* _Instructions to follow_
Would you please repeat all of the data exactly, omitting the pictures?

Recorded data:
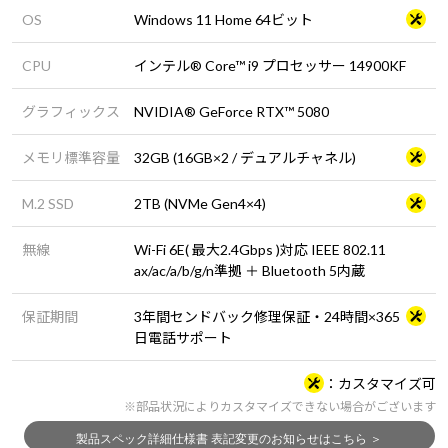
OS
Windows 11 Home 64ビット
CPU
インテル® Core™ i9 プロセッサー 14900KF
グラフィックス
NVIDIA® GeForce RTX™ 5080
メモリ標準容量
32GB (16GB×2 / デュアルチャネル)
M.2 SSD
2TB (NVMe Gen4×4)
無線
Wi-Fi 6E( 最大2.4Gbps )対応 IEEE 802.11
ax/ac/a/b/g/n準拠 ＋ Bluetooth 5内蔵
保証期間
3年間センドバック修理保証・24時間×365
日電話サポート
カスタマイズ可
※部品状況によりカスタマイズできない場合がございます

* _Answer to this exercise_
OS
Windows 11 Home 64ビット
CPU
インテル® Core™ i9 プロセッサー 14900KF
グラフィックス
NVIDIA® GeForce RTX™ 5080
メモリ標準容量
32GB (16GB×2 / デュアルチャネル)
M.2 SSD
2TB (NVMe Gen4×4)
無線
Wi-Fi 6E( 最大2.4Gbps )対応 IEEE 802.11
ax/ac/a/b/g/n準拠 ＋ Bluetooth 5内蔵
保証期間
3年間センドバック修理保証・24時間×365
日電話サポート
カスタマイズ可
※部品状況によりカスタマイズできない場合がございます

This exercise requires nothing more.